Après plus de deux ans de débats, la loi anti-fast fashion a enfin été adoptée au Sénat ce 29 juin. Et le résultat est franchement décevant. On nous promettait une grande avancée écologique, sur l’un des sujets centraux de mon engagement, il en sort une loi qui ménage les principaux acteurs du secteur.

Depuis des années, je me bats contre la fast fashion. Parce qu’elle détruit notre environnement, délocalise la production, exploite les travailleuses et les travailleurs les plus vulnérables, et pousse à toujours plus produire, acheter et jeter

Nous pouvions changer les règles du jeu. Le Parlement à finalement choisi de ne cibler qu’une partie du problème.

Le gouvernement et la droite ont décidé de limiter la loi à l’ultra-fast fashion asiatique (et encore !), en épargnant les grandes enseignes européennes. Pourtant, les chiffres prouvent qu’elles sont responsables en premier lieu. Une étude publiée en avril 2026 par la coalition Stop Fast Fashion et le Réseau national des ressourceries montre qu‘un vêtement inutilisable sur deux qui arrive en ressourcerie provient de H&M, Mango ou Primark. L’ultra-fast fashion, comme Shein, ne représente que 5 % des rebuts.

Le principe du pollueur-payeur est absolument effacé. La seule définition retenue de la fast fashion repose essentiellement sur le nombre de références proposées à la vente et sur l’incitation à la réparation.

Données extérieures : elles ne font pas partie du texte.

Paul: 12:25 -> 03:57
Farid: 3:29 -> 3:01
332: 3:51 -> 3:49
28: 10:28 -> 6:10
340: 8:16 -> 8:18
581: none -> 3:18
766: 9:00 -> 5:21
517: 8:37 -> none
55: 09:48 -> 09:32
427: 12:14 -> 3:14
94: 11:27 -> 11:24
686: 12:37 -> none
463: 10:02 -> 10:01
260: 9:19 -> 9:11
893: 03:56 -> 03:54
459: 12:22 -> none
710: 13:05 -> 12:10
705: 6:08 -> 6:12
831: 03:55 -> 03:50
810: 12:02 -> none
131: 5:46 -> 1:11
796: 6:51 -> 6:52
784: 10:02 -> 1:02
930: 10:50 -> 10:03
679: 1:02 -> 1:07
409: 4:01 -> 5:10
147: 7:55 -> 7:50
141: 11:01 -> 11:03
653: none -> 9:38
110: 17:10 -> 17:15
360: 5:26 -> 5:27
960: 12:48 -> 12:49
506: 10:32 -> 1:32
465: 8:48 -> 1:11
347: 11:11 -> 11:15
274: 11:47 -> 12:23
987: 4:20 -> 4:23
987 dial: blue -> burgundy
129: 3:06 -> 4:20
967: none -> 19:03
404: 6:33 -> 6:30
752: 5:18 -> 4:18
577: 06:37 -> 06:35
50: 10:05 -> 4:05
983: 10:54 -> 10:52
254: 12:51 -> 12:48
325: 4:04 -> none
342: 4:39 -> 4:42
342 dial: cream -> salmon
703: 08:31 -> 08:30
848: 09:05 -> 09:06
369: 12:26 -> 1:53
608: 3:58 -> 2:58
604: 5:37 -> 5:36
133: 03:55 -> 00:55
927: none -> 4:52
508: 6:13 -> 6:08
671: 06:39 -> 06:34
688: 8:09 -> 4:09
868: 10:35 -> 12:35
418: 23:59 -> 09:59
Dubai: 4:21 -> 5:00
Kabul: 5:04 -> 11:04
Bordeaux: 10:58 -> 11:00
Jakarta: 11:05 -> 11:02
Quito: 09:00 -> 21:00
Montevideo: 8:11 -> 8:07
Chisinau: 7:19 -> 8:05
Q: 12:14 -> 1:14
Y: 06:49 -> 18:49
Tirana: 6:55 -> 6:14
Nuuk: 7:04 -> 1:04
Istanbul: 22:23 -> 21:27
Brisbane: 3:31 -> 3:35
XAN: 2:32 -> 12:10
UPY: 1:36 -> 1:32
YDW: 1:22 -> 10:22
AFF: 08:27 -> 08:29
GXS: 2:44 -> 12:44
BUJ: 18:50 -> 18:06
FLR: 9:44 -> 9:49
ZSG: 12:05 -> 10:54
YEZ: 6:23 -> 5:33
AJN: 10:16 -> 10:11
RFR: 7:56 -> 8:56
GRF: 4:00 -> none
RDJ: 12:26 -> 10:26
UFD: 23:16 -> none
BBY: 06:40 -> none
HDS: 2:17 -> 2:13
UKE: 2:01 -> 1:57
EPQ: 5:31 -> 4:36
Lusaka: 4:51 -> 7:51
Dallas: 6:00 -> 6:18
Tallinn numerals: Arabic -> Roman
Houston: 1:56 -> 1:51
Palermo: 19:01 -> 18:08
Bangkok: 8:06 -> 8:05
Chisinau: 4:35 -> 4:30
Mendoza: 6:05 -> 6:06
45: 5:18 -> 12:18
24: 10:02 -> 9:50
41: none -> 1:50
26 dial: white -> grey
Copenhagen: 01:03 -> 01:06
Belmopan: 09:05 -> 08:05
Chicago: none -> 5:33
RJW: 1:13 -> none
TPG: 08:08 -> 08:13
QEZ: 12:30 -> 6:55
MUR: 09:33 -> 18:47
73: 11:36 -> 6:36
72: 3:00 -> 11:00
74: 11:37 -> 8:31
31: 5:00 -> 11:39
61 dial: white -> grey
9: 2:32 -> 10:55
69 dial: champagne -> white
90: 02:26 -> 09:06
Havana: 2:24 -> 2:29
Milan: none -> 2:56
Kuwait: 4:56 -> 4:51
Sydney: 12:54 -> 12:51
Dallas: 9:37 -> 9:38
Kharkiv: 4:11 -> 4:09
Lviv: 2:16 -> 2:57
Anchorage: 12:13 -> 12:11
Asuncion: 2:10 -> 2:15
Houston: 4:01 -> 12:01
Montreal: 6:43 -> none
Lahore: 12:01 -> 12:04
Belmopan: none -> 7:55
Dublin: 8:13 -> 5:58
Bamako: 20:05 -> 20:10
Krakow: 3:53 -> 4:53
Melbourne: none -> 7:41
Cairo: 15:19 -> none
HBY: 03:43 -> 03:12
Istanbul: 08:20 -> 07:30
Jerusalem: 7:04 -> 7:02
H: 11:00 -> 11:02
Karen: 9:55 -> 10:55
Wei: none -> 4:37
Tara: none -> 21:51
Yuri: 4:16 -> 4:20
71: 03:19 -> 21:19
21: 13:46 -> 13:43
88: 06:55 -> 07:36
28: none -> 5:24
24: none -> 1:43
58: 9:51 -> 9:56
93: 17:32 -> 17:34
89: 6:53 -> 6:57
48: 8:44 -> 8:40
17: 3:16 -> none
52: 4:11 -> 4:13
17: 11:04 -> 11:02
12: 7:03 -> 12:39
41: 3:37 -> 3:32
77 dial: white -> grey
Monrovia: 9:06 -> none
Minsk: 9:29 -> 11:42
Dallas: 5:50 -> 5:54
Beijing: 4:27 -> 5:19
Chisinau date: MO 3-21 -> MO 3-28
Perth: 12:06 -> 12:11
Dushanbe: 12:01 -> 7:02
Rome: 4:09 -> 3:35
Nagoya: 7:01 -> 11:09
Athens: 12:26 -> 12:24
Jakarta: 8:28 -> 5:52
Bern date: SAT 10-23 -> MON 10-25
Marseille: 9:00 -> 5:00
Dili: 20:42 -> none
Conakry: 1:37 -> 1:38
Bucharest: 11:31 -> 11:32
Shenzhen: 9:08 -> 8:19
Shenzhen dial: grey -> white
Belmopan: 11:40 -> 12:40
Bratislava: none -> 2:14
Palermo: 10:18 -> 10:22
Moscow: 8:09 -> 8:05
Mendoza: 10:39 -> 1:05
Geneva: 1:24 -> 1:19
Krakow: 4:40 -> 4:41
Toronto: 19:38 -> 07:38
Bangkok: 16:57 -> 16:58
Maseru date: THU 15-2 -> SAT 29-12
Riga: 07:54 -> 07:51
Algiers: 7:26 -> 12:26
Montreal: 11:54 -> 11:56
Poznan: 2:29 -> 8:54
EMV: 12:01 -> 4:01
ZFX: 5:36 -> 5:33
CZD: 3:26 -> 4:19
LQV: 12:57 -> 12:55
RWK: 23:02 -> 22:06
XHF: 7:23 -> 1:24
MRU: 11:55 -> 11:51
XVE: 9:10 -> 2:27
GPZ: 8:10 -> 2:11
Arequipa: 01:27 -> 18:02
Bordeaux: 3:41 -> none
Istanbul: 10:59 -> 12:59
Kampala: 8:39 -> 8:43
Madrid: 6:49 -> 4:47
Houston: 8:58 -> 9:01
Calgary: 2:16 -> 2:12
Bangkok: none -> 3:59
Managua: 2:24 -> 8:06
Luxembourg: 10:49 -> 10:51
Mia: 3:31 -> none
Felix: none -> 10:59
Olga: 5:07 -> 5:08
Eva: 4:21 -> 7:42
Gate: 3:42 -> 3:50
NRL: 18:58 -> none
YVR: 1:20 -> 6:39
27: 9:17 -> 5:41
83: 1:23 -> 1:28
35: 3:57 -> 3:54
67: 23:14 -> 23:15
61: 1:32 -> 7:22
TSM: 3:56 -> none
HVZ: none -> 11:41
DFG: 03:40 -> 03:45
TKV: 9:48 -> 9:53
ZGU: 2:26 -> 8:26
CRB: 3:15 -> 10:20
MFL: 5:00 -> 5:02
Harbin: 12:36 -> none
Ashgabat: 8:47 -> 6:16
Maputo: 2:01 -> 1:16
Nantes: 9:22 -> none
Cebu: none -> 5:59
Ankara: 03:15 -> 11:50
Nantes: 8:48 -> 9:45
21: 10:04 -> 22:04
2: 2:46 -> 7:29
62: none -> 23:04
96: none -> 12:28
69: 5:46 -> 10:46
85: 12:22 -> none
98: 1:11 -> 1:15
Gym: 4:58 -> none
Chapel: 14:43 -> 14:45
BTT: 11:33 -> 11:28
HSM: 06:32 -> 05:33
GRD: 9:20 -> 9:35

Il suffira donc aux marques de pratiquer du greenwashing dans leur communication ou de rester sous le seuil défini de produits pour échapper aux nouvelles règles. Cette loi permet un contournement organisé.

Ce texte portrait de grands espoirs. Il aurait pu imposer une évidence : les entreprises qui inondent le marché de vêtements jetables doivent financer leur recyclage, leur réemploi et le traitement de leurs déchets. Leurs produits, leur responsabilité. 

Le combat n’est donc pas fini : je continuerai à le porter au Sénat et sur le terrain auprès des alternatives textiles durables, et à sensibiliser partout où je le peux à l’urgence de sortir de ce modèle du tout-jetable qui met à mal la planète et les droits humains.